The case of the 22-year-old looking to make a Delino DeShields-like jump into the Rangers' 25-man roster

SURPRISE, Ariz. – Spring training is not about results or performance. It is about a process.

Disclaimer: Unless you are a Rule 5 pick.

Then it is very much about all those things.

Welcome to the paradoxical spring of Carlos Tocci.

Tocci, 22, could very possibly win an opening day job, though he has exactly 54 at-bats at Triple-A. Or by the end of March, he could be sent back to the Philadelphia organization whence he was plucked in December’s Rule 5 draft. There really isn’t much of an in-between. And all the Rangers have is about 30 days, playing under a notoriously tricky sky and often against minor league pitching, to decide whether Tocci can make this significant jump.

“We’ve got to get him as many reps against major league competition as we can,” Rangers manager Jeff Banister said. “We know he’s got a skill set.

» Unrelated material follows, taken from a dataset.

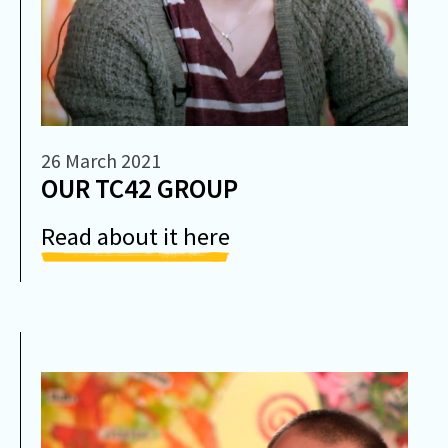
26 March 2021
OUR TC42 GROUP
Read about it here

We’re looking to see what he can offer this team early on to help in a winning manner.”

And then, once again, the paradox: “The challenge with spring training evaluations is: Can you truly evaluate what a guy is in spring training without over-evaluating spring training?”

The Rangers have carried Rule 5 picks into the season in two of Banister’s first three years. Delino DeShields, who hadn’t played above Double-A and was effectively converting from the infield to outfield, won a job as a backup outfielder in 2015 and stuck. Right-hander Mike Hauschild won a job as a reliever last season — and lasted three weeks before being shipped back to Houston.

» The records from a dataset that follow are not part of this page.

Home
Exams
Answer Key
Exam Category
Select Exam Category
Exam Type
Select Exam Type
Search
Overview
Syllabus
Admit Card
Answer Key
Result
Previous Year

Despite the wide difference in what ultimately happened with the pair, they won their jobs with solid spring performances.

In the case of Tocci, though, even that might not be enough.

On the surface, Tocci would seem to have a good case. He’s considered an above-average defender and natural center fielder. The Rangers’ current outfield is not renowned for defense, and there is no true backup to DeShields in center. DeShields has never started more than 85 games in center. A backup would be nice.

“It’s a big opportunity for me,” Tocci, who is from Venezuela, said Thursday through an interpreter. “I’m ready for the challenge. I know I need to do the little things well, play defense, get on base. Those are things I can bring.”

Banister said, “He is a premiere defender, he can be a dynamic defender. He reads the ball off the bat extremely well and carries his speed well. He glides to the ball.”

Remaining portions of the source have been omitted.